As some of the world’s top athletes gather in Beijing for the Winter Olympics, activists and human rights defenders fear that participation in any form amounts to turning a blind eye to persecution.
Ilham Mahmut is a member of a protest group that took to the streets of Tokyo to call on the Japanese government to boycott the Beijing Winter Olympics. He is part of the Uyghur ethnic minority who claim that the Chinese government is depriving them of their language, culture and basic human rights. Many are held in camps.
“Is it acceptable to organize the Olympics in a country where humans are deprived of their rights?” he asks. He suggests athletes should consider participating. “Can people be happy there despite the harm caused to other humans? Can they be happy with their success?
The 52-year-old grew up in the Xinjiang Autonomous Region but decided to move to Japan when his first child was born 22 years ago. “I was determined to prevent my child from growing up under Chinese repression,” he says.
“I knew the situation for the Uyghurs could be worse, but I didn’t expect it to go this far,” Ilham said. Although his extended family and friends still live in the area, he was forced to cut off contact with them to ensure their lives were not put in danger.
He deleted all contacts from his phone and kept only his mother’s. But in the spring of 2017, she asked him not to call her anymore.
“A call from a Uyghur abroad, especially one who denounces the Chinese authorities like me, makes life difficult there,” he says. Ilham says overseas calls are monitored and can result in harassment from local police or state security officials. As a result, Uyghurs in Xinjiang no longer want to stay in touch with relatives who have moved away.

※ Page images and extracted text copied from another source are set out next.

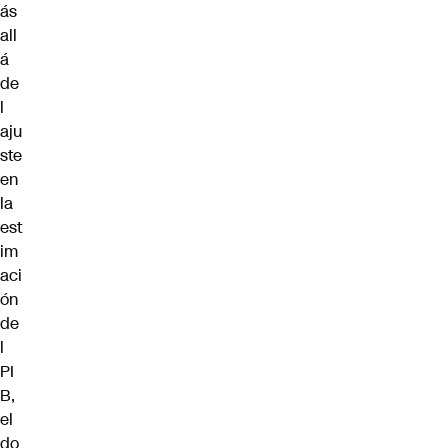
ás
all
á
de
l
aju
ste
en
la
est
im
aci
ón
de
l
PI
B,
el
do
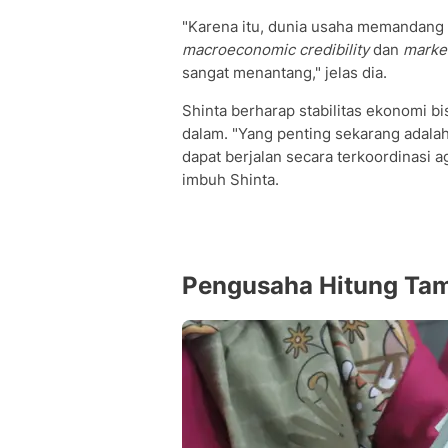
"Karena itu, dunia usaha memandang l
macroeconomic credibility
dan
marke
sangat menantang," jelas dia.
Shinta berharap stabilitas ekonomi bi
dalam. "Yang penting sekarang adala
dapat berjalan secara terkoordinasi ag
imbuh Shinta.
Pengusaha Hitung Tam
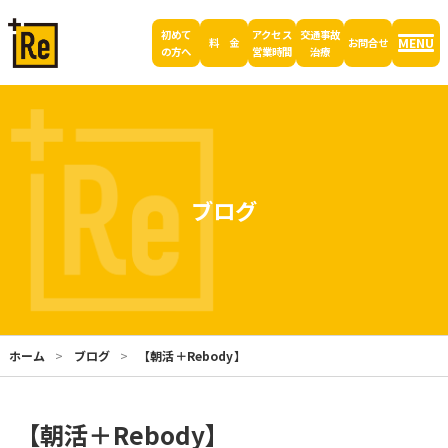
初めて
アクセス
交通事故
MENU
料 金
お問合せ
の方へ
営業時間
治療
ブログ
ホーム
ブログ
【朝活＋Rebody】
【朝活＋Rebody】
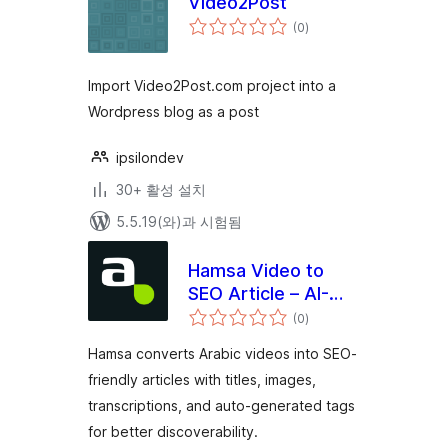
Video2Post
전
(0
)
체
평
점
Import Video2Post.com project into a
Wordpress blog as a post
ipsilondev
30+ 활성 설치
5.5.19(와)과 시험됨
Hamsa Video to
SEO Article – AI-
전
Powered Arabic
(0
)
체
평
Transcription &
점
Hamsa converts Arabic videos into SEO-
Content Creation
friendly articles with titles, images,
transcriptions, and auto-generated tags
for better discoverability.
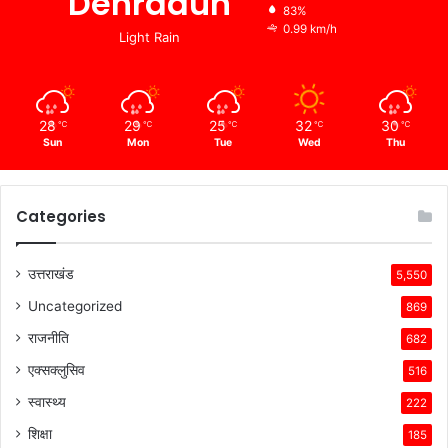
Dehradun
83%
0.99 km/h
Light Rain
28
29
25
32
30
℃
℃
℃
℃
℃
Sun
Mon
Tue
Wed
Thu
Categories
उत्तराखंड
5,550
Uncategorized
869
राजनीति
682
एक्सक्लुसिव
516
स्वास्थ्य
222
शिक्षा
185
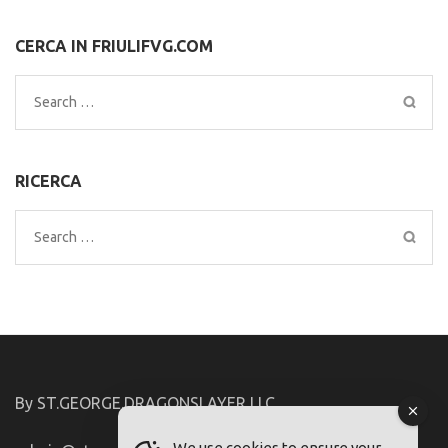
CERCA IN FRIULIFVG.COM
Search
for:
RICERCA
Search
for:
By ST.GEORGE.DRAGONSLAYER LLC
We use cookies to ensure your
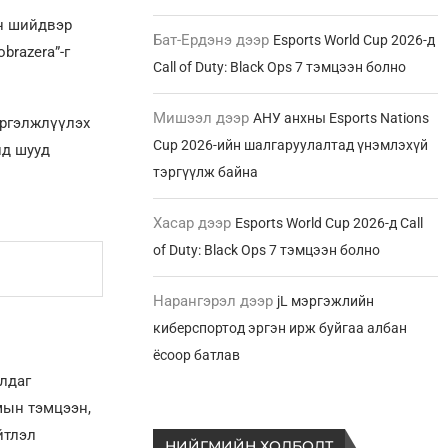
ан шийдвэр
Бат-Ердэнэ
дээр
Esports World Cup 2026-д
brazera”-г
Call of Duty: Black Ops 7 тэмцээн болно
Мишээл
дээр
АНУ анхны Esports Nations
үргэлжлүүлэх
Cup 2026-ийн шалгаруулалтад үнэмлэхүй
нд шууд
тэргүүлж байна
Хасар
дээр
Esports World Cup 2026-д Call
of Duty: Black Ops 7 тэмцээн болно
Нарангэрэл
дээр
jL мэргэжлийн
киберспортод эргэн ирж буйгаа албан
ёсоор батлав
лдаг
омын тэмцээн,
йтлэл
НИЙГМИЙН ХОЛБОЛТ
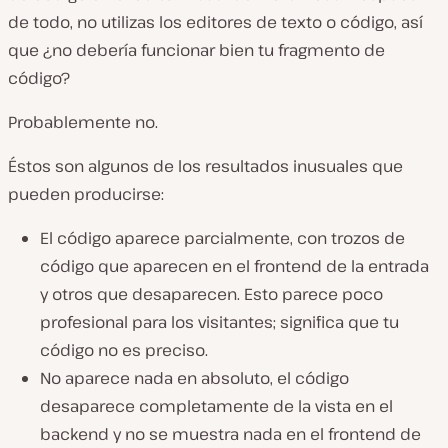
de todo, no utilizas los editores de texto o código, así
que ¿no debería funcionar bien tu fragmento de
código?
Probablemente no.
Éstos son algunos de los resultados inusuales que
pueden producirse:
El código aparece parcialmente, con trozos de
código que aparecen en el frontend de la entrada
y otros que desaparecen. Esto parece poco
profesional para los visitantes; significa que tu
código no es preciso.
No aparece nada en absoluto, el código
desaparece completamente de la vista en el
backend y no se muestra nada en el frontend de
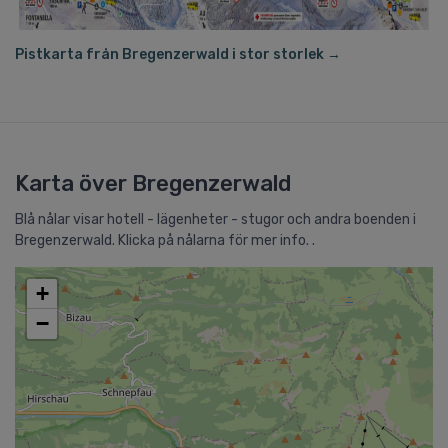
Pistkarta från Bregenzerwald i stor storlek →
Karta över Bregenzerwald
Blå nålar visar hotell - lägenheter - stugor och andra boenden i
Bregenzerwald. Klicka på nålarna för mer info. .
+
−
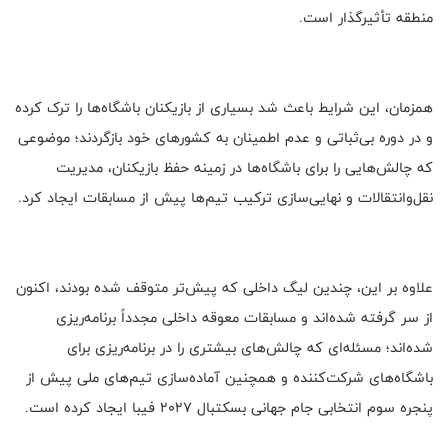
منطقه تأثیرگذار است.
همزمان، این شرایط باعث شد بسیاری از بازیکنان باشگاه‌ها را ترک کرده
و در دوره بی‌ثباتی و عدم اطمینان به کشورهای خود بازگردند؛ موضوعی
که چالش‌هایی را برای باشگاه‌ها در زمینه حفظ بازیکنان، مدیریت
نقل‌وانتقالات و نهایی‌سازی ترکیب تیم‌ها پیش از مسابقات ایجاد کرد.
علاوه بر این، چندین لیگ داخلی که پیش‌تر متوقف شده بودند، اکنون
از سر گرفته شده‌اند و مسابقات معوقه داخلی مجدداً برنامه‌ریزی
شده‌اند؛ مسئله‌ای که چالش‌های بیشتری را در برنامه‌ریزی برای
باشگاه‌های شرکت‌کننده و همچنین آماده‌سازی تیم‌های ملی پیش از
پنجره سوم انتخابی جام جهانی بسکتبال ۲۰۲۷ فیبا ایجاد کرده است.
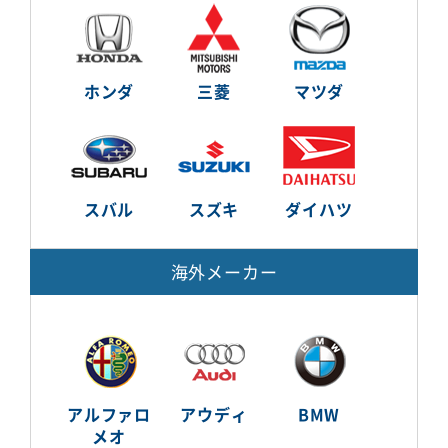
ホンダ
三菱
マツダ
スバル
スズキ
ダイハツ
海外メーカー
アルファロ
アウディ
BMW
メオ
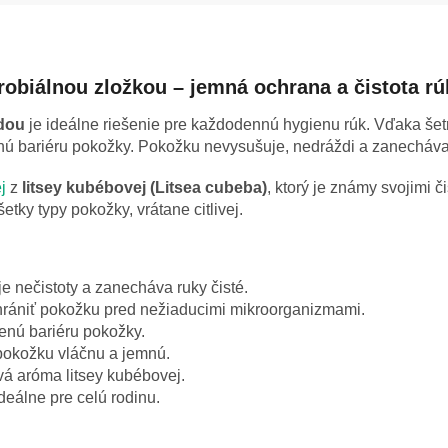
robiálnou zložkou – jemná ochrana a čistota rú
adou
je ideálne riešenie pre každodennú hygienu rúk. Vďaka šet
nú bariéru pokožky. Pokožku nevysušuje, nedráždi a zanecháva 
j
z
litsey kubébovej (Litsea cubeba)
, ktorý je známy svojimi č
ky typy pokožky, vrátane citlivej.
e nečistoty a zanecháva ruky čisté.
rániť pokožku pred nežiaducimi mikroorganizmami.
enú bariéru pokožky.
okožku vláčnu a jemnú.
vá aróma litsey kubébovej.
deálne pre celú rodinu.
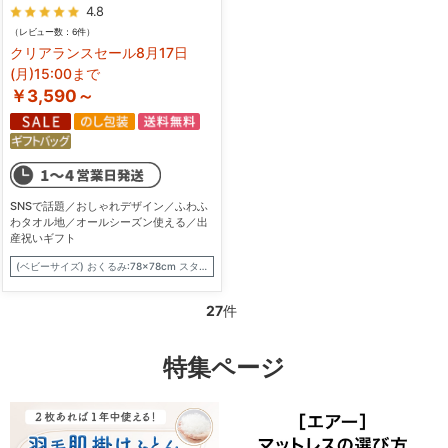
4.8
（レビュー数：6件）
クリアランスセール8月17日
(月)15:00まで
￥3,590～
SNSで話題／おしゃれデザイン／ふわふ
わタオル地／オールシーズン使える／出
産祝いギフト
(ベビーサイズ) おくるみ:78×78cm スタイ:約23×30cm
27
件
特集ページ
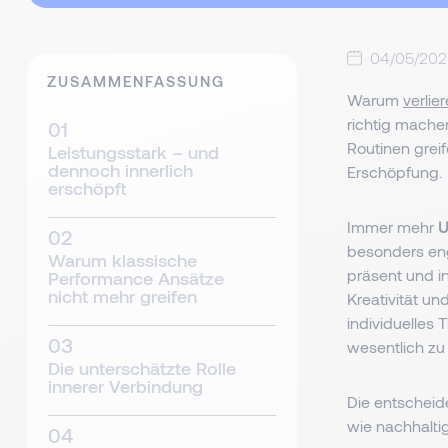
04/05/20
ZUSAMMENFASSUNG
Warum
verlie
richtig machen
Routinen grei
Leistungsstark – und
dennoch innerlich
Erschöpfung.
erschöpft
Immer mehr
U
besonders eng
Warum klassische
präsent und in
Performance Ansätze
nicht mehr greifen
Kreativität u
individuelles
wesentlich z
Die unterschätzte Rolle
innerer Verbindung
Die entscheide
wie nachhalti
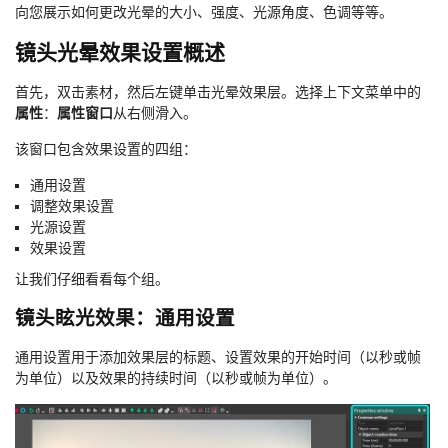
向您展示如何更改光晕的大小、强度、光源角度、色调等等。
镜头光晕效果设置概述
首先，双击素材，然后左键单击光晕效果层。选择上下文菜单中的
属性
：
属性窗口
从右侧滑入。
该窗口包含效果设置的四组：
通用设置
调整效果设置
光源设置
效果设置
让我们仔细看看每个组。
镜头眩光效果：通用设置
通用设置用于添加效果层的标题、设置效果的开始时间（以秒或帧
为单位）以及效果的持续时间（以秒或帧为单位）。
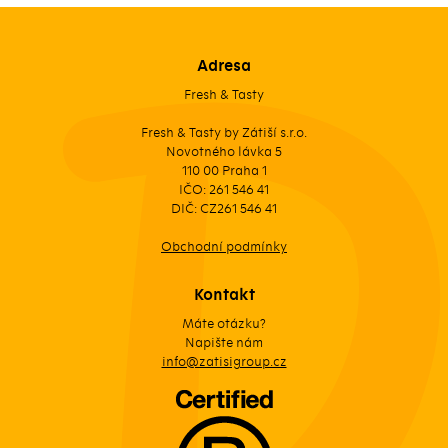
Adresa
Fresh & Tasty
Fresh & Tasty by Zátiší s.r.o.
Novotného lávka 5
110 00 Praha 1
IČO: 261 546 41
DIČ: CZ261 546 41
Obchodní podmínky
Kontakt
Máte otázku?
Napište nám
info@zatisigroup.cz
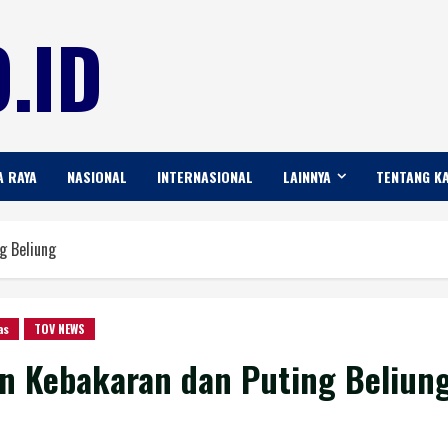
.ID
A RAYA
NASIONAL
INTERNASIONAL
LAINNYA
TENTANG K
g Beliung
as
TOV NEWS
n Kebakaran dan Puting Beliun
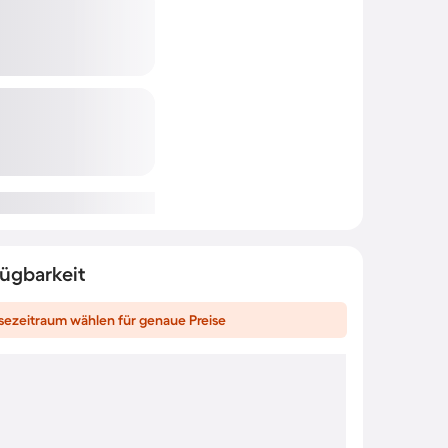
fügbarkeit
sezeitraum wählen für genaue Preise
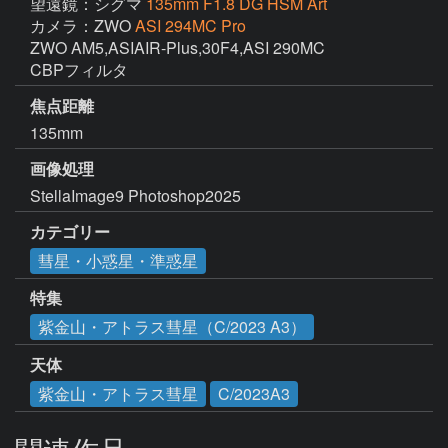
望遠鏡：シグマ
135mm F1.8 DG HSM Art
カメラ：ZWO
ASI 294MC Pro
ZWO AM5,ASIAIR-Plus,30F4,ASI 290MC

CBPフィルタ
焦点距離
135mm
画像処理
StellaImage9 Photoshop2025
カテゴリー
彗星・小惑星・準惑星
特集
紫金山・アトラス彗星（C/2023 A3）
天体
紫金山・アトラス彗星
C/2023A3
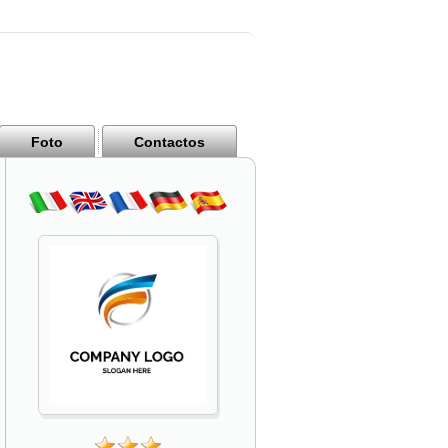
Foto
Contactos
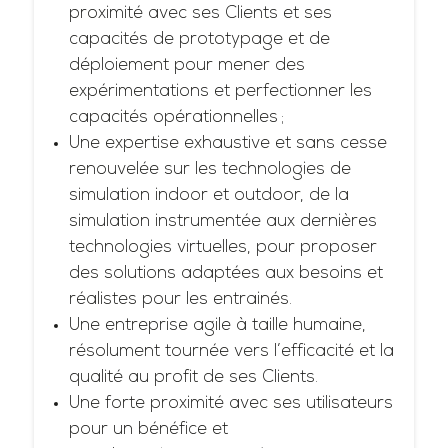
proximité avec ses Clients et ses
capacités de prototypage et de
déploiement pour mener des
expérimentations et perfectionner les
capacités opérationnelles ;
Une expertise exhaustive et sans cesse
renouvelée sur les technologies de
simulation indoor et outdoor, de la
simulation instrumentée aux dernières
technologies virtuelles, pour proposer
des solutions adaptées aux besoins et
réalistes pour les entrainés.
Une entreprise agile à taille humaine,
résolument tournée vers l’efficacité et la
qualité au profit de ses Clients.
Une forte proximité avec ses utilisateurs
pour un bénéfice et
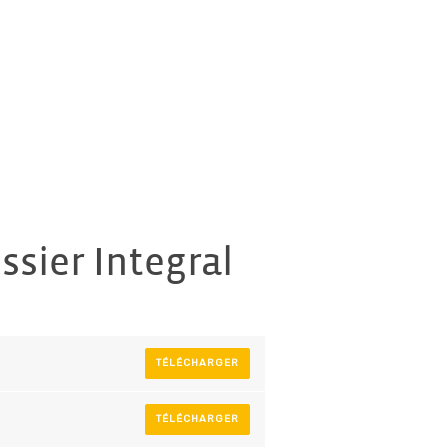
ssier Integral
TÉLÉCHARGER
TÉLÉCHARGER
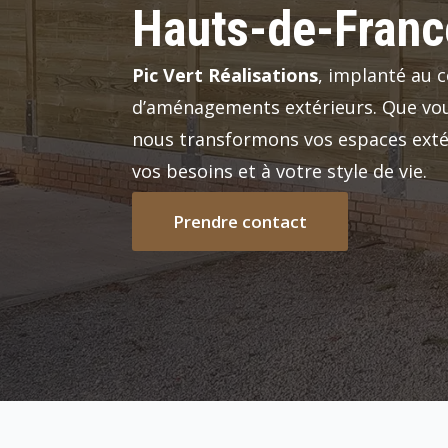
Hauts-de-Franc
Pic Vert Réalisations
, implanté au 
d’aménagements extérieurs. Que vou
nous transformons vos espaces extér
vos besoins et à votre style de vie.
a
Prendre contact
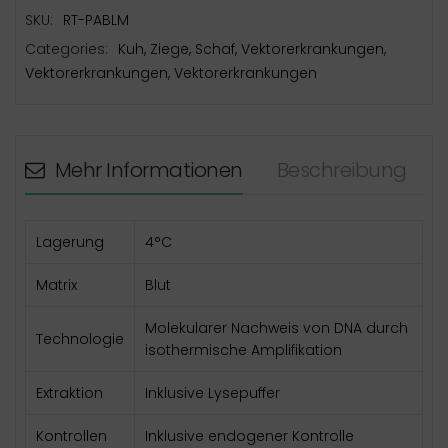
SKU:
RT-PABLM
Categories:
Kuh
,
Ziege
,
Schaf
,
Vektorerkrankungen
,
Vektorerkrankungen
,
Vektorerkrankungen
Mehr Informationen
Beschreibung
Lagerung
4°C
Matrix
Blut
Molekularer Nachweis von DNA durch
Technologie
isothermische Amplifikation
Extraktion
Inklusive Lysepuffer
Kontrollen
Inklusive endogener Kontrolle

“Against the Olympic Spirit”
Human rights groups have criticized the International Olympic Committee (IOC) for awarding the Games to China.
Several nations will not send government officials to the Games, moves China has described as interfering in its internal affairs. The United States has gone so far as to call China’s actions against the Uighurs a genocide, pointing to forced labor, imprisonment and torture. China denies the allegations.
The IOC insists that diplomatic boycotts will not affect China’s ability to stage the event. IOC President Thomas Bach has repeatedly said that the Olympics should be “politically neutral”.
IOC President Thomas Bach and Chinese President Xi Jinping met on January 25 and discussed the “strong support of the international community” for the upcoming Games.
William Lee, a Hong Kong native who has lived in Japan since 2018, fears the Games will send the wrong message to the international community.
The 28-year-old activist says the Chinese government has gradually stripped Hong Kong people’s freedoms. “People’s daily lives, freedom to criticize the government, freedom of speech and freedom of assembly have all been restricted. [in Hong Kong],” he says.
During a return trip to Hong Kong in November 2019, Lee took photos of protesters in the Wan Chai district and the police intervened. They arrested him for obstructing their work, but later dropped the charges. He says he realized the Hong Kong he once knew was gone.
“I hope people around the world will recognize the problem. What is really going on? Why are Chinese people crying?” he says. “If people can find out clearly, we can finally create an opportunity for change.”
A national security law that took effect in June 2020 has stifled the pro-democracy movement and led to the crackdown on political and media activity. Lee says it makes it more important for people outside of Hong Kong to have their voices heard.
“The stakes are higher, but to be silent is to give China exactly what it wants,” Lee says. “Now is the time for people around the world to put pressure on China and speak out on behalf of those who can no longer.”
Beijing authorities are keen to make sure that doesn’t happen. A Chinese Olympic official has made it clear that athletes could be punished for any behavior that violates the Olympic spirit or Chinese rules. Athletes have been advised not to discuss human rights issues while in China for their own safety.
Ako Tomoko, a sociology professor at the University of Tokyo’s Graduate School of Arts and Sciences, said Olympic officials should consider whether Beijing embodies the movement’s ideals.
“Should China have been chosen as the host country? I think we have to ask the IOC,” she said. “We should look at the procedure to decide which country should host the Olympics.”